Friday, May 25th. Mark 9:30-37

They went on from there and passed through Galilee. He did not want anyone to know it; for he was teaching his disciples, saying to them, ‘The Son of Man is to be betrayed into human hands, and they will kill him, and three days after being killed, he will rise again.’ But they did not understand what he was saying and were afraid to ask him. 

 

Then they came to Capernaum; and when he was in the house he asked them, ‘What were you arguing about on the way?’ But they were silent, for on the way they had argued with one another about who was the greatest.
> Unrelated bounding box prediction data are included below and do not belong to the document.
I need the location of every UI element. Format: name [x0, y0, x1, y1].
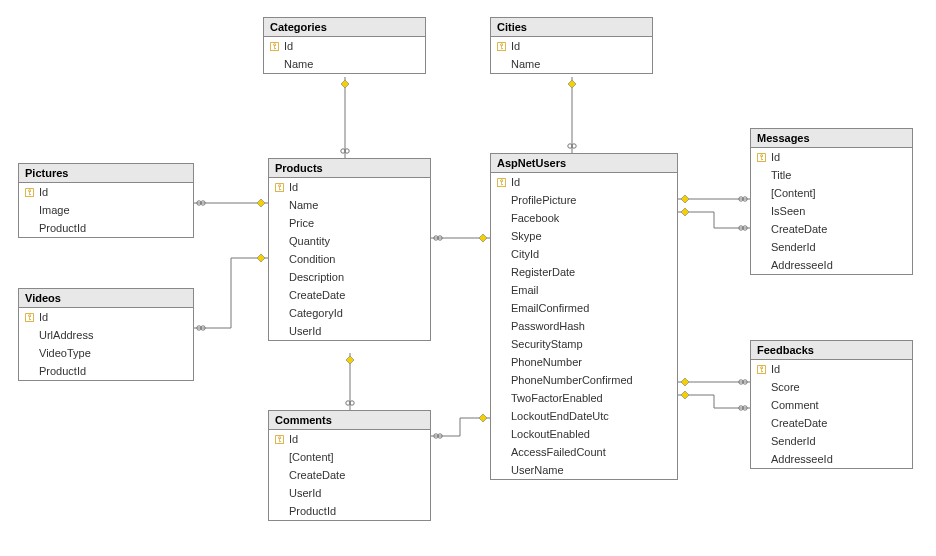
- column-name: Name: [509, 58, 540, 70]
- column-name: CityId: [509, 248, 539, 260]
- table-column[interactable]: ⚿PasswordHash: [491, 317, 677, 335]
- table-column[interactable]: ⚿Title: [751, 166, 912, 184]
- table-column[interactable]: ⚿LockoutEnabled: [491, 425, 677, 443]
- column-name: Quantity: [287, 235, 330, 247]
- table-column[interactable]: ⚿PhoneNumber: [491, 353, 677, 371]
- table-pictures[interactable]: Pictures⚿Id⚿Image⚿ProductId: [18, 163, 194, 238]
- table-header[interactable]: Messages: [751, 129, 912, 148]
- table-column[interactable]: ⚿ProfilePicture: [491, 191, 677, 209]
- table-header[interactable]: Categories: [264, 18, 425, 37]
- table-column[interactable]: ⚿Condition: [269, 250, 430, 268]
- table-column[interactable]: ⚿RegisterDate: [491, 263, 677, 281]
- table-column[interactable]: ⚿PhoneNumberConfirmed: [491, 371, 677, 389]
- table-column[interactable]: ⚿Id: [19, 183, 193, 201]
- table-column[interactable]: ⚿AccessFailedCount: [491, 443, 677, 461]
- column-name: Id: [287, 433, 298, 445]
- table-aspnetusers[interactable]: AspNetUsers⚿Id⚿ProfilePicture⚿Facebook⚿S…: [490, 153, 678, 480]
- table-header[interactable]: Cities: [491, 18, 652, 37]
- primary-key-icon: ⚿: [268, 41, 282, 52]
- column-name: EmailConfirmed: [509, 302, 589, 314]
- table-column[interactable]: ⚿Name: [264, 55, 425, 73]
- svg-point-40: [739, 226, 743, 230]
- table-column[interactable]: ⚿Facebook: [491, 209, 677, 227]
- column-icon: ⚿: [755, 418, 769, 429]
- table-products[interactable]: Products⚿Id⚿Name⚿Price⚿Quantity⚿Conditio…: [268, 158, 431, 341]
- table-comments[interactable]: Comments⚿Id⚿[Content]⚿CreateDate⚿UserId⚿…: [268, 410, 431, 521]
- table-column[interactable]: ⚿Id: [751, 148, 912, 166]
- table-column[interactable]: ⚿Id: [269, 178, 430, 196]
- table-cities[interactable]: Cities⚿Id⚿Name: [490, 17, 653, 74]
- svg-marker-49: [681, 391, 689, 399]
- table-header[interactable]: Comments: [269, 411, 430, 430]
- table-header[interactable]: Videos: [19, 289, 193, 308]
- column-icon: ⚿: [495, 339, 509, 350]
- table-categories[interactable]: Categories⚿Id⚿Name: [263, 17, 426, 74]
- table-column[interactable]: ⚿Id: [491, 37, 652, 55]
- table-column[interactable]: ⚿CreateDate: [269, 286, 430, 304]
- table-column[interactable]: ⚿Email: [491, 281, 677, 299]
- column-icon: ⚿: [755, 170, 769, 181]
- table-column[interactable]: ⚿Id: [264, 37, 425, 55]
- table-column[interactable]: ⚿LockoutEndDateUtc: [491, 407, 677, 425]
- table-column[interactable]: ⚿Id: [751, 360, 912, 378]
- table-header[interactable]: Feedbacks: [751, 341, 912, 360]
- table-column[interactable]: ⚿SecurityStamp: [491, 335, 677, 353]
- table-column[interactable]: ⚿CategoryId: [269, 304, 430, 322]
- table-column[interactable]: ⚿UrlAddress: [19, 326, 193, 344]
- table-column[interactable]: ⚿UserName: [491, 461, 677, 479]
- table-column[interactable]: ⚿Comment: [751, 396, 912, 414]
- table-column[interactable]: ⚿IsSeen: [751, 202, 912, 220]
- table-header[interactable]: AspNetUsers: [491, 154, 677, 173]
- table-column[interactable]: ⚿Name: [269, 196, 430, 214]
- table-feedbacks[interactable]: Feedbacks⚿Id⚿Score⚿Comment⚿CreateDate⚿Se…: [750, 340, 913, 469]
- table-column[interactable]: ⚿EmailConfirmed: [491, 299, 677, 317]
- table-header[interactable]: Products: [269, 159, 430, 178]
- table-column[interactable]: ⚿AddresseeId: [751, 256, 912, 274]
- table-column[interactable]: ⚿SenderId: [751, 238, 912, 256]
- table-column[interactable]: ⚿CreateDate: [751, 220, 912, 238]
- table-column[interactable]: ⚿TwoFactorEnabled: [491, 389, 677, 407]
- column-icon: ⚿: [273, 218, 287, 229]
- table-column[interactable]: ⚿SenderId: [751, 432, 912, 450]
- column-name: Email: [509, 284, 539, 296]
- column-name: Facebook: [509, 212, 559, 224]
- svg-point-19: [434, 236, 438, 240]
- table-column[interactable]: ⚿ProductId: [19, 219, 193, 237]
- table-column[interactable]: ⚿Id: [269, 430, 430, 448]
- column-name: SenderId: [769, 241, 816, 253]
- table-column[interactable]: ⚿Id: [491, 173, 677, 191]
- table-column[interactable]: ⚿UserId: [269, 322, 430, 340]
- table-column[interactable]: ⚿Name: [491, 55, 652, 73]
- table-messages[interactable]: Messages⚿Id⚿Title⚿[Content]⚿IsSeen⚿Creat…: [750, 128, 913, 275]
- table-column[interactable]: ⚿Id: [19, 308, 193, 326]
- column-name: Price: [287, 217, 314, 229]
- table-column[interactable]: ⚿Skype: [491, 227, 677, 245]
- table-column[interactable]: ⚿Price: [269, 214, 430, 232]
- table-column[interactable]: ⚿[Content]: [751, 184, 912, 202]
- table-column[interactable]: ⚿Description: [269, 268, 430, 286]
- table-column[interactable]: ⚿ProductId: [19, 362, 193, 380]
- column-icon: ⚿: [273, 254, 287, 265]
- table-column[interactable]: ⚿CreateDate: [751, 414, 912, 432]
- column-icon: ⚿: [755, 206, 769, 217]
- column-name: CreateDate: [769, 223, 827, 235]
- table-header[interactable]: Pictures: [19, 164, 193, 183]
- column-icon: ⚿: [273, 308, 287, 319]
- primary-key-icon: ⚿: [273, 182, 287, 193]
- table-column[interactable]: ⚿ProductId: [269, 502, 430, 520]
- table-column[interactable]: ⚿Image: [19, 201, 193, 219]
- table-column[interactable]: ⚿Score: [751, 378, 912, 396]
- column-icon: ⚿: [273, 290, 287, 301]
- table-column[interactable]: ⚿Quantity: [269, 232, 430, 250]
- table-column[interactable]: ⚿AddresseeId: [751, 450, 912, 468]
- table-column[interactable]: ⚿VideoType: [19, 344, 193, 362]
- column-name: Skype: [509, 230, 542, 242]
- table-videos[interactable]: Videos⚿Id⚿UrlAddress⚿VideoType⚿ProductId: [18, 288, 194, 381]
- table-column[interactable]: ⚿CreateDate: [269, 466, 430, 484]
- column-name: LockoutEnabled: [509, 428, 590, 440]
- table-column[interactable]: ⚿UserId: [269, 484, 430, 502]
- column-name: [Content]: [769, 187, 816, 199]
- table-column[interactable]: ⚿[Content]: [269, 448, 430, 466]
- table-column[interactable]: ⚿CityId: [491, 245, 677, 263]
- column-icon: ⚿: [495, 375, 509, 386]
He sat down, called the twelve, and said to them, ‘Whoever wants to be first must be last of all and servant of all.’ Then he took a little child and put it among them; and taking it in his arms, he said to them, ‘Whoever welcomes one such child in my name welcomes me, and whoever welcomes me welcomes not me but the one who sent me.’  Mark 9:30-37

 

I have a friend who never goes to the doctor unless he absolutely positively has no choice.  His rationale?  “What I don’t know won’t hurt me.  If I go to the doctor, he will always find something wrong with me.”  Oddly enough, sometimes that is good advice.

 

The medical news this past week included a new recommendation that doctors cease doing routine PSA tests for prostate cancer.  Studies have determined that a positive result often leads to unnecessary interventions that are worse than a slow growing cancer.  As I have often found myself saying to parishioners in the hospital – That’s why they call it a “practice” and why they call us “patients.”

 

This was where the disciples wanted to stay.  They didn’t want to hear the bad news that Jesus would be betrayed and killed.  They couldn’t get past that.  They couldn’t hear “he will rise again.”  All they heard was the bad news and they didn’t want to hear it.  What they could understand they didn’t like and what they didn’t understand they didn’t want to know.

 

Have you ever gotten into an argument with your spouse or a friend and you just got stuck in it?  It isn’t so much that you agree to disagree as much as you just get stuck.  You can’t think.  You don’t talk.  You settle into an uncomfortable silence.  My sense is that is where the disciples find themselves at the end of the these verses.

 

They don’t like what they know and they don’t want to know more about what they don’t know.  So they settle for an uncomfortable silence.  They just don’t bring it up.

 

Unfortunately, silence doesn’t help.  Nature doesn’t like a vacuum so all sorts of unhelpful thoughts are more than ready to move into this silence.  So it is that Jesus’ announcement of suffering was greeted by an argument among the disciples about who was the king of their little hill.  But again, they remain silent.

 

The text closes with Jesus taking a child into his arms.  Suddenly his talk of suffering and their talk of greatness comes to focus on this little child.  All for the sake of a child.

 

Let us pray:  Dear Lord, you have promised that the truth will make us free.  Free us from our fear of the truth.  Free us from worrying about our positions in life more than worrying about life for all people.  As you were patient and forgiving of your disciples, be patient and forgiving with us.  In Jesus’ name.  Amen.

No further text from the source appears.